▶ **EXERCISE DIRECTIONS**:
The lines below that include the word "light" are to be reported.

▶ **DATA**:
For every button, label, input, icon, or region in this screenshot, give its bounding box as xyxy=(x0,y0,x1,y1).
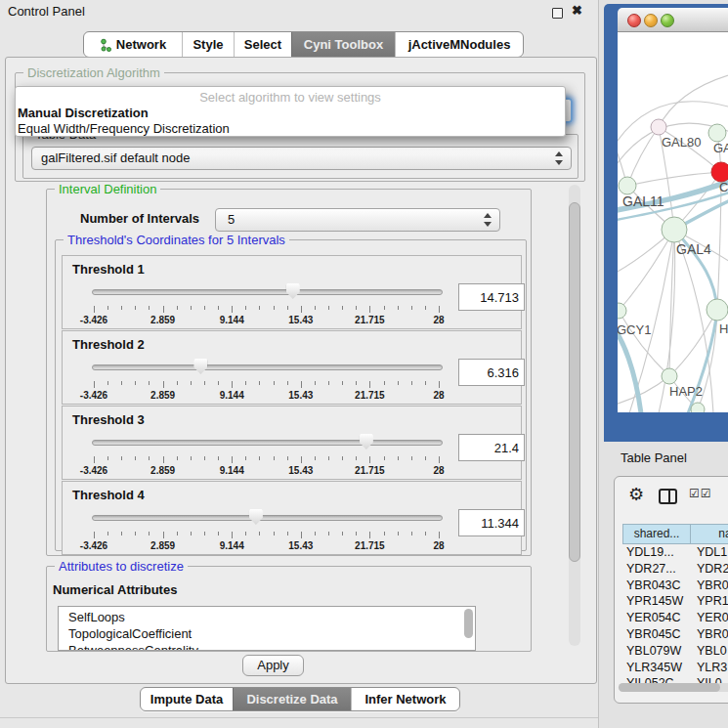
tick-mark xyxy=(274,381,275,385)
tab-jactivemnodules[interactable]: jActiveMNodules xyxy=(395,32,523,57)
tab-network[interactable]: Network xyxy=(84,32,182,57)
tab-style[interactable]: Style xyxy=(182,32,234,57)
tick-mark xyxy=(204,306,205,310)
table-row[interactable]: YPR145WYPR1 xyxy=(622,593,728,610)
num-intervals-combobox[interactable]: 5 xyxy=(215,208,500,232)
tick-mark xyxy=(177,532,178,535)
table-cell[interactable]: YDR2 xyxy=(693,561,728,578)
table-cell[interactable]: YBR043C xyxy=(622,578,693,594)
slider-thumb[interactable] xyxy=(249,509,263,525)
table-row[interactable]: YBL079WYBL0 xyxy=(622,643,728,660)
slider-track[interactable] xyxy=(92,364,443,370)
slider-ticks xyxy=(94,456,439,464)
gear-icon[interactable]: ⚙ xyxy=(628,486,644,503)
attribute-list-item[interactable]: BetweennessCentrality xyxy=(59,642,475,651)
dropdown-option[interactable]: Manual Discretization xyxy=(16,106,565,121)
tab-impute-data[interactable]: Impute Data xyxy=(141,688,233,710)
network-node-c[interactable] xyxy=(711,162,728,182)
close-icon[interactable]: ✖ xyxy=(572,3,582,18)
threshold-value-input[interactable] xyxy=(458,283,525,311)
table-row[interactable]: YER054CYER0 xyxy=(622,610,728,626)
tick-mark xyxy=(425,456,426,460)
tab-label: jActiveMNodules xyxy=(408,33,511,56)
network-edge[interactable] xyxy=(659,73,728,127)
network-node[interactable] xyxy=(691,403,705,412)
network-edge[interactable] xyxy=(627,172,721,186)
slider-thumb[interactable] xyxy=(193,359,207,374)
float-window-icon[interactable] xyxy=(552,8,563,19)
table-cell[interactable]: YDL19... xyxy=(622,544,693,561)
network-edge[interactable] xyxy=(627,127,659,186)
tab-select[interactable]: Select xyxy=(234,32,291,57)
attribute-list-item[interactable]: TopologicalCoefficient xyxy=(59,625,475,642)
bottom-tab-bar: Impute DataDiscretize DataInfer Network xyxy=(140,687,460,711)
table-cell[interactable]: YDL1 xyxy=(693,544,728,561)
network-canvas[interactable]: GAL80GACGAL11GAL4GCY1HHAP2 xyxy=(618,32,728,412)
table-row[interactable]: YLR345WYLR3 xyxy=(622,660,728,676)
slider-track[interactable] xyxy=(92,440,443,446)
network-node-hap2[interactable] xyxy=(662,368,677,384)
network-node-gal11[interactable] xyxy=(619,177,636,194)
dropdown-option[interactable]: Equal Width/Frequency Discretization xyxy=(16,121,565,137)
tab-discretize-data[interactable]: Discretize Data xyxy=(233,688,351,710)
table-row[interactable]: YBR043CYBR0 xyxy=(622,578,728,594)
list-scrollbar[interactable] xyxy=(464,609,473,638)
table-cell[interactable]: YLR3 xyxy=(693,660,728,676)
tick-label: 21.715 xyxy=(355,390,385,401)
network-node-ga[interactable] xyxy=(708,124,726,142)
tab-infer-network[interactable]: Infer Network xyxy=(351,688,459,710)
table-cell[interactable]: YPR1 xyxy=(693,593,728,610)
threshold-label: Threshold 3 xyxy=(72,412,145,427)
tick-label: 28 xyxy=(433,315,444,325)
minimize-traffic-light[interactable] xyxy=(644,14,658,27)
table-cell[interactable]: YBL079W xyxy=(622,643,693,660)
apply-button[interactable]: Apply xyxy=(242,655,304,676)
tick-mark xyxy=(342,306,343,310)
attribute-list-item[interactable]: SelfLoops xyxy=(59,609,475,625)
table-cell[interactable]: YPR145W xyxy=(622,593,693,610)
table-row[interactable]: YBR045CYBR0 xyxy=(622,626,728,643)
tick-mark xyxy=(301,381,302,388)
attributes-list[interactable]: SelfLoopsTopologicalCoefficientBetweenne… xyxy=(58,606,476,651)
threshold-value-input[interactable] xyxy=(458,434,525,461)
columns-icon[interactable] xyxy=(659,489,677,504)
table-cell[interactable]: YBR0 xyxy=(693,578,728,594)
table-hscrollbar-track[interactable] xyxy=(619,683,728,692)
tick-mark xyxy=(301,306,302,313)
column-header-2[interactable]: na xyxy=(691,525,728,543)
network-node-gal80[interactable] xyxy=(651,119,666,135)
tick-mark xyxy=(259,306,260,310)
panel-scrollbar-thumb[interactable] xyxy=(569,202,580,562)
panel-scrollbar-track[interactable] xyxy=(569,185,580,646)
table-cell[interactable]: YBL0 xyxy=(693,643,728,660)
slider-thumb[interactable] xyxy=(360,434,373,450)
network-node-h[interactable] xyxy=(707,299,728,321)
network-node-gal4[interactable] xyxy=(662,217,687,242)
table-cell[interactable]: YLR345W xyxy=(622,660,693,676)
tick-mark xyxy=(232,532,233,538)
column-header-1[interactable]: shared... xyxy=(623,525,691,543)
slider-track[interactable] xyxy=(92,515,443,521)
table-cell[interactable]: YER054C xyxy=(622,610,693,626)
table-cell[interactable]: YBR045C xyxy=(622,626,693,643)
network-edge[interactable] xyxy=(619,230,674,311)
threshold-value-input[interactable] xyxy=(458,359,525,386)
zoom-traffic-light[interactable] xyxy=(661,14,674,27)
slider-track[interactable] xyxy=(92,289,443,295)
table-hscrollbar-thumb[interactable] xyxy=(619,683,720,692)
dropdown-placeholder-option[interactable]: Select algorithm to view settings xyxy=(16,87,565,106)
table-row[interactable]: YDR27...YDR2 xyxy=(622,561,728,578)
table-data-combobox[interactable]: galFiltered.sif default node xyxy=(31,147,572,170)
network-window-titlebar[interactable] xyxy=(618,8,728,32)
select-columns-checkboxes-icon[interactable]: ☑☑ xyxy=(689,487,712,500)
table-row[interactable]: YDL19...YDL1 xyxy=(622,544,728,561)
tick-mark xyxy=(342,532,343,535)
threshold-value-input[interactable] xyxy=(458,509,525,536)
tab-cyni-toolbox[interactable]: Cyni Toolbox xyxy=(291,32,395,57)
table-cell[interactable]: YER0 xyxy=(693,610,728,626)
table-cell[interactable]: YBR0 xyxy=(693,626,728,643)
close-traffic-light[interactable] xyxy=(627,14,641,27)
network-node-gcy1[interactable] xyxy=(618,303,626,319)
table-cell[interactable]: YDR27... xyxy=(622,561,693,578)
slider-thumb[interactable] xyxy=(286,283,300,299)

▶ **OUTPUT FOR THIS TASK**:
minimize-traffic-light[interactable] xyxy=(644,14,658,27)
zoom-traffic-light[interactable] xyxy=(661,14,674,27)
close-traffic-light[interactable] xyxy=(627,14,641,27)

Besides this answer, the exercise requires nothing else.